RECORDS FOR THIS EXERCISE section start

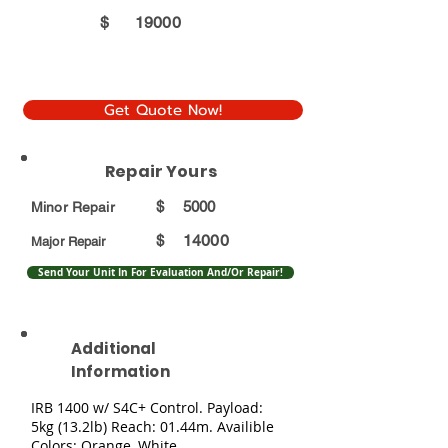
$
19000
Get Quote Now!
Repair Yours
$
5000
Minor Repair
14000
$
Major Repair
Send Your Unit In For Evaluation And/Or Repair!
Additional
Information
IRB 1400 w/ S4C+ Control. Payload:
5kg (13.2lb) Reach: 01.44m. Availible
Colors: Orange, White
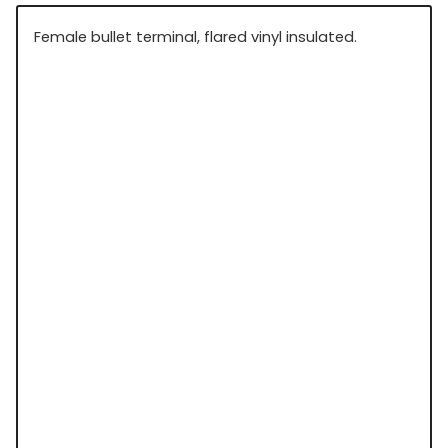
Female bullet terminal, flared vinyl insulated.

RECORDS FOR THIS EXERCISE section end

= REQUIREMENT =
Set down, exactly as written, each line from the one that contains "5kg (13.2lb) Reach: 01.44m. Availible" to the last line of the records, but none of the pictures.

= RESULT OF THIS EXERCISE =
5kg (13.2lb) Reach: 01.44m. Availible
Colors: Orange, White
Female bullet terminal, flared vinyl insulated.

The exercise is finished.